● Records for this exercise
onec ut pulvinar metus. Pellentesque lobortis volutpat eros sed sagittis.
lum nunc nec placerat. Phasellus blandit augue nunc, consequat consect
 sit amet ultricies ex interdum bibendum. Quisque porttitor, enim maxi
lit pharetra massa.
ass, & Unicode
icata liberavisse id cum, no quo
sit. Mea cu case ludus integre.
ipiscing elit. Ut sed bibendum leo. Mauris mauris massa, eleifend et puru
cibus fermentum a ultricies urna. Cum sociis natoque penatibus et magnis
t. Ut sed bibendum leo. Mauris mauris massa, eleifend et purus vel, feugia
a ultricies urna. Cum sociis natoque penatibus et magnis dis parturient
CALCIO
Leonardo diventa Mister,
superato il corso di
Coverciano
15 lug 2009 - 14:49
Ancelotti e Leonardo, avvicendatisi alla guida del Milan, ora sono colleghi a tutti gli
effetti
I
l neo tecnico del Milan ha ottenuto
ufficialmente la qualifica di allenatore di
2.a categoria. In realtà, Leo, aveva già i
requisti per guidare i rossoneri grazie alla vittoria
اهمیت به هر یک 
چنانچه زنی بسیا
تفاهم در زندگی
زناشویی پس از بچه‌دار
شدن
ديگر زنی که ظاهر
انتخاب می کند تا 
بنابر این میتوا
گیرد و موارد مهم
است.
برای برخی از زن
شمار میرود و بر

* * *

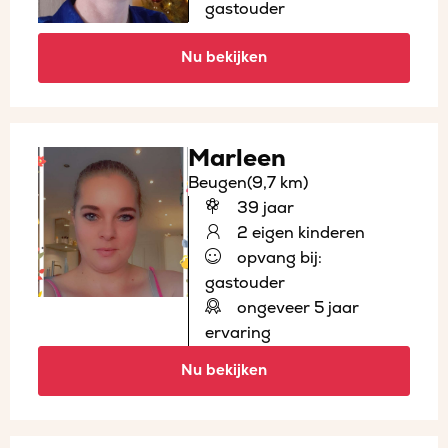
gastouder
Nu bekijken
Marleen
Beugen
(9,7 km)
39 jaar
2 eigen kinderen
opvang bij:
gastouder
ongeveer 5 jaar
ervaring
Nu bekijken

---

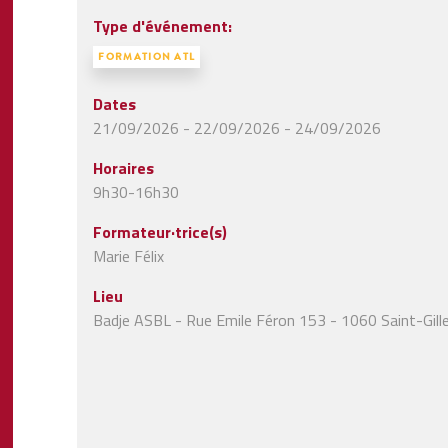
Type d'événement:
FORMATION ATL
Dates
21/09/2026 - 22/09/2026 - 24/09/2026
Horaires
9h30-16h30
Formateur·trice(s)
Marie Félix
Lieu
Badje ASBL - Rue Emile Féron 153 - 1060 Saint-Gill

● Required work
Using the entries above, give again exactly the lines from the line holding "onec ut pulvinar" through the line holding "تفاهم در زندگی". Include both end lines and nothing else.

● Solution
onec ut pulvinar metus. Pellentesque lobortis volutpat eros sed sagittis.
lum nunc nec placerat. Phasellus blandit augue nunc, consequat consect
 sit amet ultricies ex interdum bibendum. Quisque porttitor, enim maxi
lit pharetra massa.
ass, & Unicode
icata liberavisse id cum, no quo
sit. Mea cu case ludus integre.
ipiscing elit. Ut sed bibendum leo. Mauris mauris massa, eleifend et puru
cibus fermentum a ultricies urna. Cum sociis natoque penatibus et magnis
t. Ut sed bibendum leo. Mauris mauris massa, eleifend et purus vel, feugia
a ultricies urna. Cum sociis natoque penatibus et magnis dis parturient
CALCIO
Leonardo diventa Mister,
superato il corso di
Coverciano
15 lug 2009 - 14:49
Ancelotti e Leonardo, avvicendatisi alla guida del Milan, ora sono colleghi a tutti gli
effetti
I
l neo tecnico del Milan ha ottenuto
ufficialmente la qualifica di allenatore di
2.a categoria. In realtà, Leo, aveva già i
requisti per guidare i rossoneri grazie alla vittoria
اهمیت به هر یک 
چنانچه زنی بسیا
تفاهم در زندگی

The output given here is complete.